Mikk Langeproon: Light and darkness
perjantai 28.02. klo 19.00
Lutherinkatu 3, Helsinki
Light and Darkness
Uuno Klami: Suite for String Orchestra, Tauno Aints: Concerto for Accordion and Chamber Orchestra World Premiere, Einojuhani Rautavaara: Divertimento for String Orchestra, Dimitry Shostakovich: Chamber Symphony in C minor, Op. 110a.
Mikk Langeproon, accordion | James Salomon Kahane, conductor.

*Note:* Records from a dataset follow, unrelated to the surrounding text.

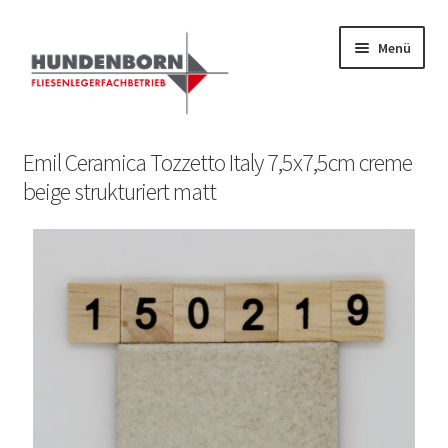
Menü
Start
Emil Ceramica Tozzetto Italy 7,5x7,5cm creme
beige strukturiert matt
Alte Fliesen, Vintage Fliesen, Reservefliesen,
Austauschfliesen, Retrofliesen, Historische Fliesen Ankauf
und Verkauf
Anfrage senden
Fliesenkatalog
fundatek – Datenschutzhinweise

In the collective unconscious, the north has always been a place of mystery and darkness, where nature retains its rights over mankind and the night is pitch black. It is also, however, a place where the light that shines there is made brighter, more powerful, and awe-inspiringly beautiful by contrast. In these lands of extremes, the foothold of civilization has always always seen unique cultures rise, which have been marked by their strong individuality and differences in regards to the European traditions. In music, these unique cultures have manifested through the ages through different approaches to the idioms of the western classical scene, and each of the 3 countries whose music will be heard on this program, Russia, Estonia, and Finland, have created their own strong musical identities that, despite the close proximity of these neighboring lands, are as different and individual as their cultures are. One element, however, seems to be recurring in these 3 cultures, and is often an underlying tone expressed in their respective music: the eternal dichotomy between light and darkness, with all their possible facets, meanings, and interpretations. Each piece performed on this program, whether it is conscious or not, direct or indirect, through the prism of human emotions or through the means of a most neutral contemplation, relates to this dichotomy and draws a parallel between the 3 unique cultures they represent. The mysteries, dreams, torments and cold that are bound to the darkness, and the hope connected to the light that opposes it, shape the melodies and the harmonies in remarkably different ways in each of the composers' own psyche.